Saturday, December 01, 2007

book review - Faceless Killers


The first two chapters of the first in the ten book series of Kurt Wallander novels by Henning Mankell grabs you and sucks you into a story with a force that rarely lessens throughout the entire book.

“’What are you doing?” she says, and he can tell that she’s annoyed.
As he replies, he feels sure. The terror is real.
‘The mare isn’t whinnying,” he says, sitting down on the edge of the bed. ‘And the Lovgrens’ kitchen window is wide open. And someone is shouting.’
She sits up in bed.
‘What did you say?’
He doesn’t want to answer, but now he’s sure it wasn’t a bird that he heard.
‘It’s Johannes or Maria,’ he says. ‘One of them is calling for help.’
She gets out of bed and goes over to the window.
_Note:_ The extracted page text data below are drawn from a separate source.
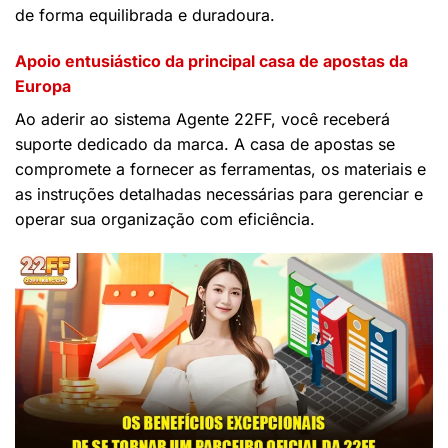
de forma equilibrada e duradoura.
Apoio entusiástico da principal casa de apostas da
Europa
Ao aderir ao sistema Agente 22FF, você receberá
suporte dedicado da marca. A casa de apostas se
compromete a fornecer as ferramentas, os materiais e
as instruções detalhadas necessárias para gerenciar e
operar sua organização com eficiência.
Big and wide, she stands there in her white nightgown and looks out in the dark.
‘The kitchen window isn’t open,’ she whispers. ‘It’s smashed.’”


Important throughout the book is the landscape and the weather so on one of the first couple of pages there is a map of the local area with the main towns and an idea of the location of the landmarks that start to get mentioned in the book. Most of the time there is a threat of snow that keeps the main character Kurt Wallander occupied as it seems to be a barometer for his mood and health.

But what keeps this story going is not just the brutal murder of two old people who lived on a farm but the fact that there does not seem to be a motive for it. The police are left scrambling in the dark and because Wallander’s boss is on holiday he gets to pick up the case and the responsibility for managing the team of policemen who he deploys to try and discover what happened to the old couple.

Along with the case unfolding, which it does painfully slowly, there is plenty of opportunity to introduce Wallander. He is a divorced father of one, a 19-year-old girl Linda who he has never really managed to get close to since he discovered her trying to commit suicide when she was 15. His wife has left him not for another man but because life with him was unbearable and his father is on the brink of going senile and for some reason hates the fact his son became a policeman.

Wallander is in his early forties, likes classical music and a drink and has an eye for women of a particular type. He has the instincts needed to crack crimes but more importantly the dogged determination not to let them go. His is ably abetted by his colleague Rydberg but he has cancer and by the end of the book is on his way out of the picture. Other policemen come and go but the burden of solving the case falls on Wallander’s shoulders.

Where this works so well is that Mankell introduces a second crime to not only keep boredom from the door but also demonstrate just how successful Wallander is with a race hate murder involving an ex-Policeman.

All of the police procedures are here with the pain and annoyance of press conferences, the battles with the prosecutor to get warrants and arrests. It makes it clear the frustration with not only trying to find a couple of unknown killers but also how it can become a bogged down process just filling in the paperwork.

The final section of any thriller has to get you galloping through the pages breathless as the final page comes. This does get you going with the breakthrough in the case coming months after everyone else has given up. When they do manage to get the men the sense of relief and the story all falling into place is evident for Wallander who has by that time managed to at least comes to terms with his divorce and father’s decline in health.

Of course a test of any good thriller, particularly one that is the first of a ten part series is whether or not you would read anymore.